§ Directions for this task
Omit the images. Reproduce each line of the records exactly as it appears.

§ Recorded data
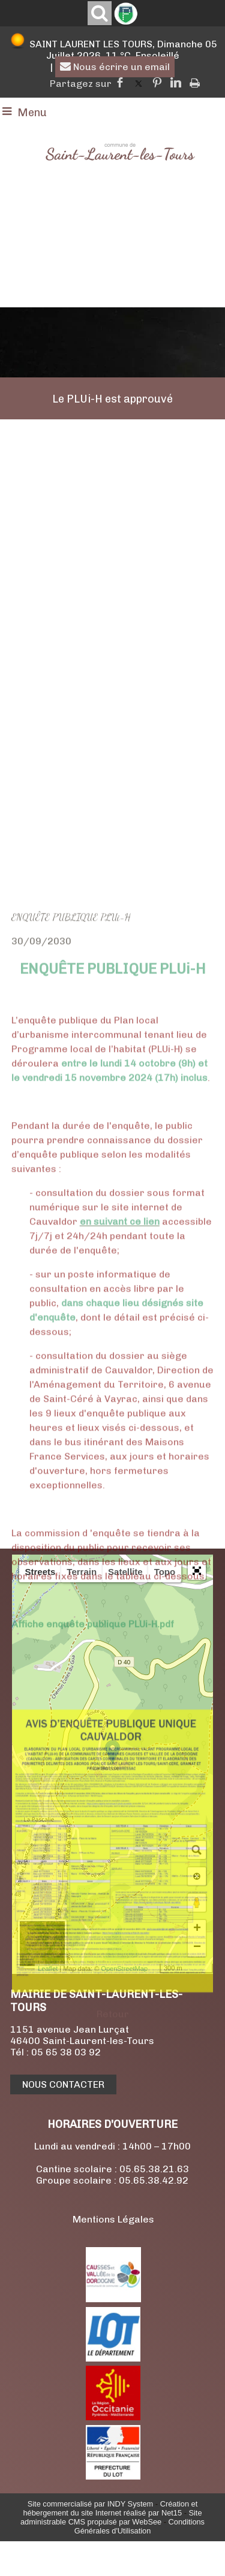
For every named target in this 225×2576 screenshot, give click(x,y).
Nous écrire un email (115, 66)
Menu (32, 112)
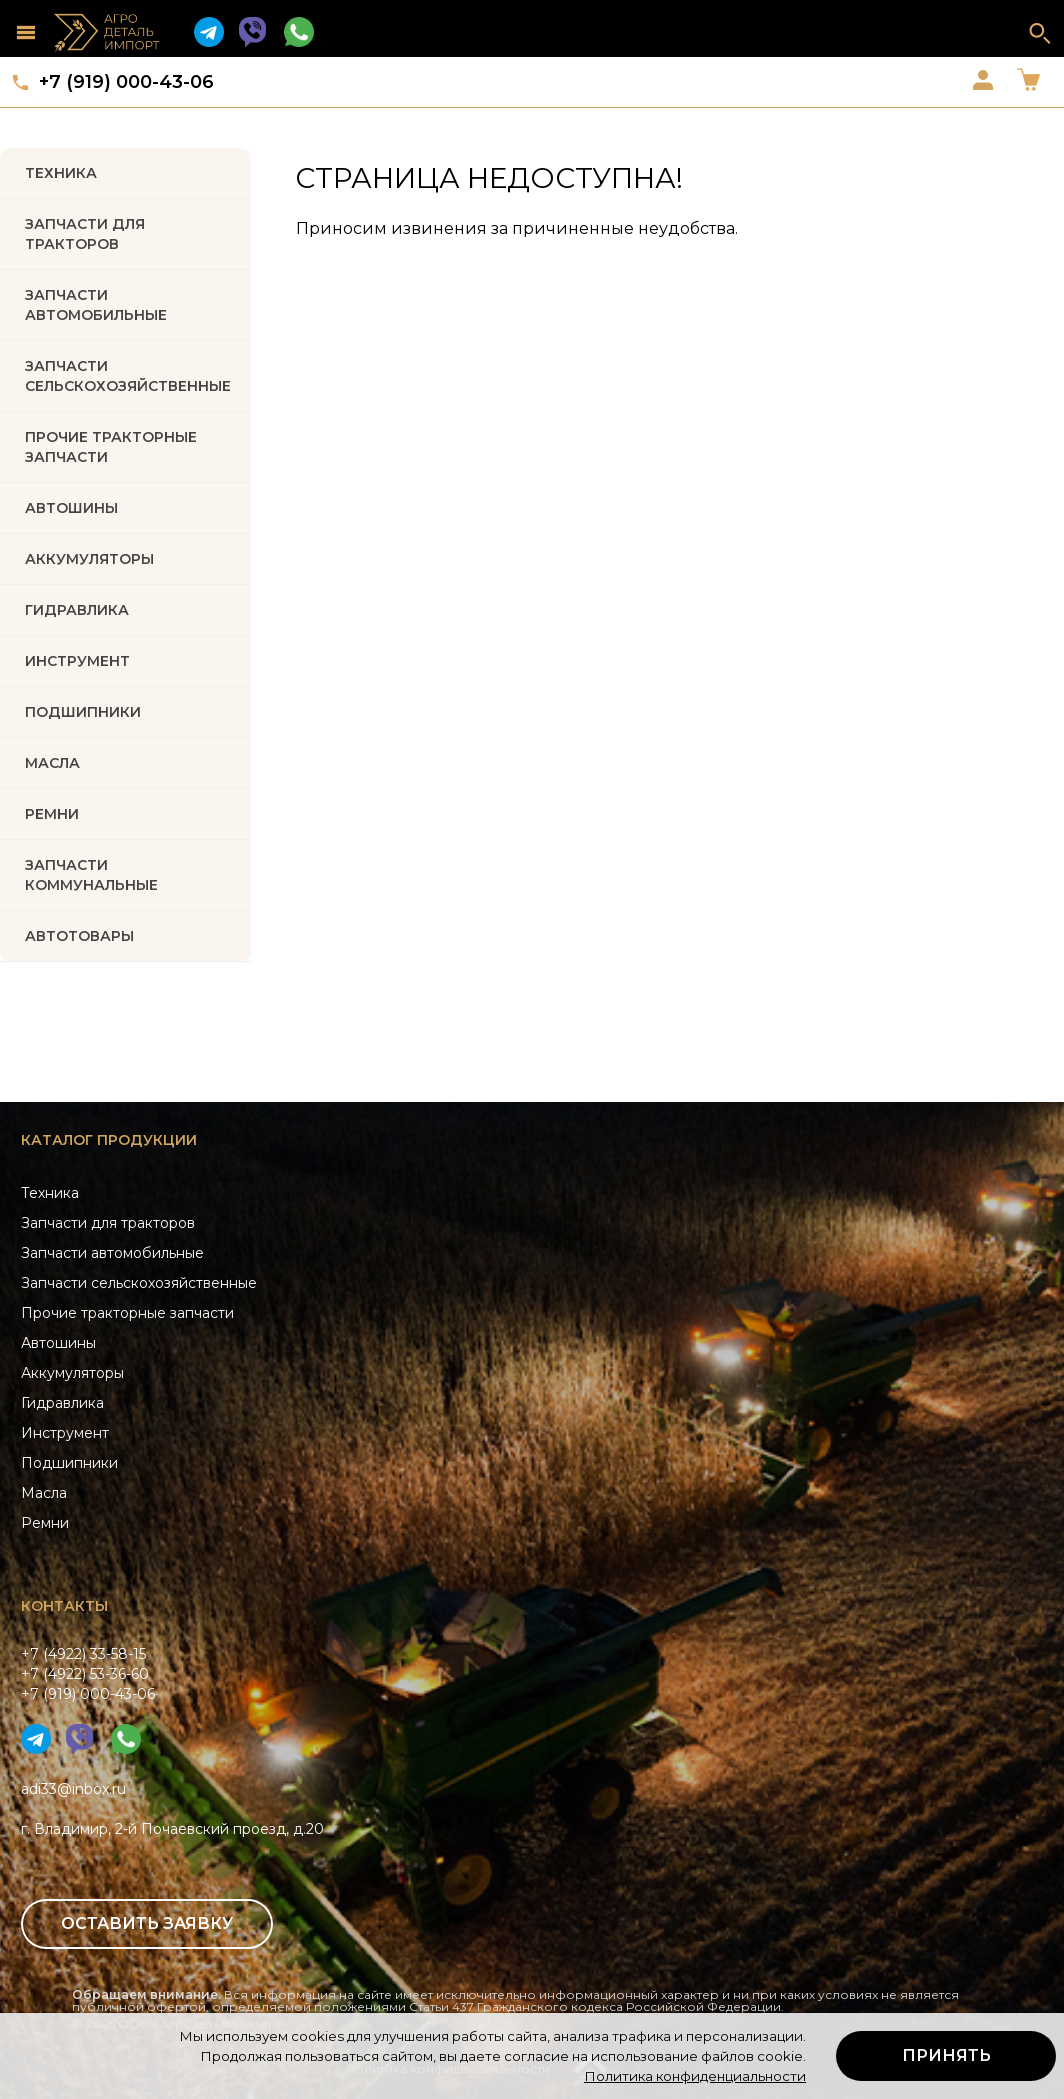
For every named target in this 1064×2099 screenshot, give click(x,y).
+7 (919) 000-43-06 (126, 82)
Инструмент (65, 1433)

§ Response to this task
For every named target in this 225×2576 screenshot, give click(x,y).
Nous écrire un email (115, 66)
Menu (32, 112)
For every named target in this 1064×2099 screenshot, give click(x,y).
+7 (919) 000-43-06 (126, 82)
Инструмент (65, 1433)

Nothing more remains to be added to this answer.